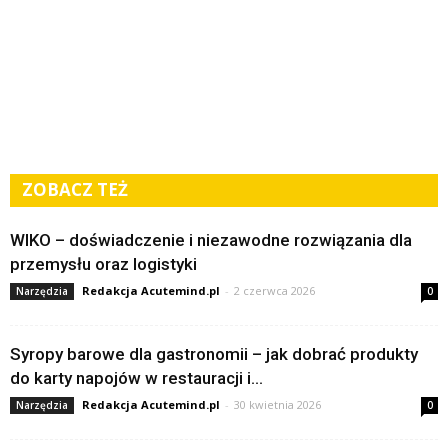
ZOBACZ TEŻ
WIKO – doświadczenie i niezawodne rozwiązania dla
przemysłu oraz logistyki
Redakcja Acutemind.pl
-
2 czerwca 2026
Narzędzia
0
Syropy barowe dla gastronomii – jak dobrać produkty
do karty napojów w restauracji i...
Redakcja Acutemind.pl
-
30 kwietnia 2026
Narzędzia
0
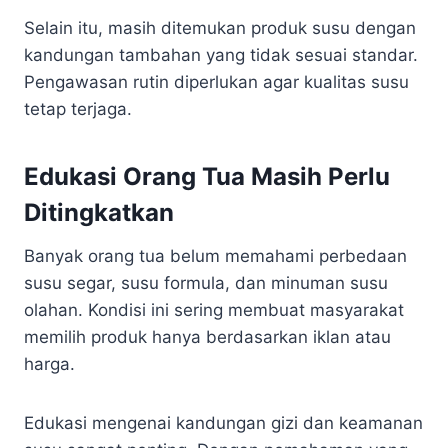
Selain itu, masih ditemukan produk susu dengan
kandungan tambahan yang tidak sesuai standar.
Pengawasan rutin diperlukan agar kualitas susu
tetap terjaga.
Edukasi Orang Tua Masih Perlu
Ditingkatkan
Banyak orang tua belum memahami perbedaan
susu segar, susu formula, dan minuman susu
olahan. Kondisi ini sering membuat masyarakat
memilih produk hanya berdasarkan iklan atau
harga.
Edukasi mengenai kandungan gizi dan keamanan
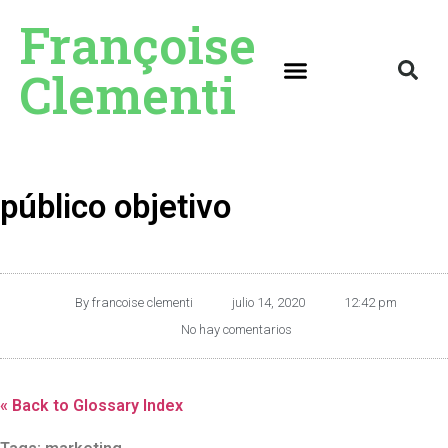
Françoise
Clementi
público objetivo
By
francoise clementi
julio 14, 2020
12:42 pm
No hay comentarios
« Back to Glossary Index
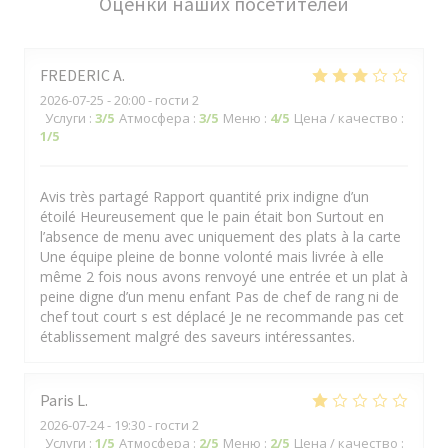
Оценки наших посетителей
FREDERIC
A
2026-07-25
- 20:00 - гости 2
Услуги
:
3
/5
Атмосфера
:
3
/5
Меню
:
4
/5
Цена / качество
:
1
/5
Avis très partagé Rapport quantité prix indigne d’un
étoilé Heureusement que le pain était bon Surtout en
l’absence de menu avec uniquement des plats à la carte
Une équipe pleine de bonne volonté mais livrée à elle
même 2 fois nous avons renvoyé une entrée et un plat à
peine digne d’un menu enfant Pas de chef de rang ni de
chef tout court s est déplacé Je ne recommande pas cet
établissement malgré des saveurs intéressantes.
Paris
L
2026-07-24
- 19:30 - гости 2
Услуги
:
1
/5
Атмосфера
:
2
/5
Меню
:
2
/5
Цена / качество
:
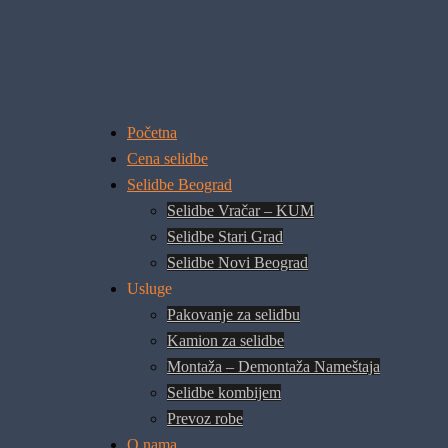
Početna
Cena selidbe
Selidbe Beograd
Selidbe Vračar – KUM
Selidbe Stari Grad
Selidbe Novi Beograd
Usluge
Pakovanje za selidbu
Kamion za selidbe
Montaža – Demontaža Nameštaja
Selidbe kombijem
Prevoz robe
O nama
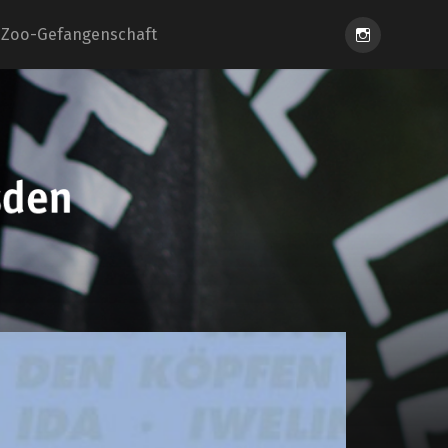
Instagram
Zoo-Gefangenschaft
eiung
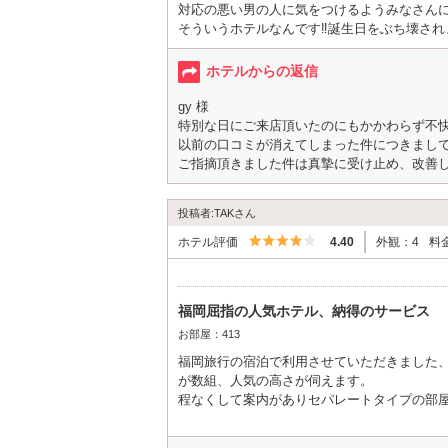
対応の悪い男の人に気をつけるようみなさん
そういうホテルなんです‼︎誕生日をぶち壊され
ホテルからの返信
gy 様
特別な日にご来店頂いたのにもかかわらず不
以前の口コミが消えてしまった件につきまし
ご指摘頂きました件は真摯に受け止め、改善
投稿者:TAKさん
5つ星のうち4
ホテル評価
4.40
外観：4
料
福岡屈指の人気ホテル、納得のサービス
お部屋：413
福岡旅行の宿泊で利用させていただきました、
が数組、人気の高さが伺えます。
程なくして案内がありセパレートタイプの部
せんでした、セパレートタイプはリビングと
あと寝室のテレビが壊れていたのか映りませ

--- INSTRUCTIONS FOR THE TASK ---
Everything in the records above must be repeated exactly, except the pictures.

--- COMPLETED TASK ---
ZOBACZ TEŻ
WIKO – doświadczenie i niezawodne rozwiązania dla
przemysłu oraz logistyki
Redakcja Acutemind.pl
-
2 czerwca 2026
Narzędzia
0
Syropy barowe dla gastronomii – jak dobrać produkty
do karty napojów w restauracji i...
Redakcja Acutemind.pl
-
30 kwietnia 2026
Narzędzia
0
Selain itu, masih ditemukan produk susu dengan
kandungan tambahan yang tidak sesuai standar.
Pengawasan rutin diperlukan agar kualitas susu
tetap terjaga.
Edukasi Orang Tua Masih Perlu
Ditingkatkan
Banyak orang tua belum memahami perbedaan
susu segar, susu formula, dan minuman susu
olahan. Kondisi ini sering membuat masyarakat
memilih produk hanya berdasarkan iklan atau
harga.
Edukasi mengenai kandungan gizi dan keamanan
Françoise
Clementi
público objetivo
By
francoise clementi
julio 14, 2020
12:42 pm
No hay comentarios
« Back to Glossary Index
Оценки наших посетителей
FREDERIC
A
2026-07-25
- 20:00 - гости 2
Услуги
:
3
/5
Атмосфера
:
3
/5
Меню
:
4
/5
Цена / качество
:
1
/5
Avis très partagé Rapport quantité prix indigne d’un
étoilé Heureusement que le pain était bon Surtout en
l’absence de menu avec uniquement des plats à la carte
Une équipe pleine de bonne volonté mais livrée à elle
même 2 fois nous avons renvoyé une entrée et un plat à
peine digne d’un menu enfant Pas de chef de rang ni de
chef tout court s est déplacé Je ne recommande pas cet
établissement malgré des saveurs intéressantes.
Paris
L
2026-07-24
- 19:30 - гости 2
Услуги
:
1
/5
Атмосфера
:
2
/5
Меню
:
2
/5
Цена / качество
:
Početna
Cena selidbe
Selidbe Beograd
Selidbe Vračar – KUM
Selidbe Stari Grad
Selidbe Novi Beograd
Usluge
Pakovanje za selidbu
Kamion za selidbe
Montaža – Demontaža Nameštaja
Selidbe kombijem
Prevoz robe
O nama
Instagram
Zoo-Gefangenschaft
eiung
対応の悪い男の人に気をつけるようみなさん
そういうホテルなんです‼︎誕生日をぶち壊され
ホテルからの返信
gy 様
特別な日にご来店頂いたのにもかかわらず不
以前の口コミが消えてしまった件につきまし
ご指摘頂きました件は真摯に受け止め、改善
投稿者:TAKさん
5つ星のうち4
ホテル評価
4.40
外観：4
料
福岡屈指の人気ホテル、納得のサービス
お部屋：413
福岡旅行の宿泊で利用させていただきました、
が数組、人気の高さが伺えます。
程なくして案内がありセパレートタイプの部
せんでした、セパレートタイプはリビングと
あと寝室のテレビが壊れていたのか映りませ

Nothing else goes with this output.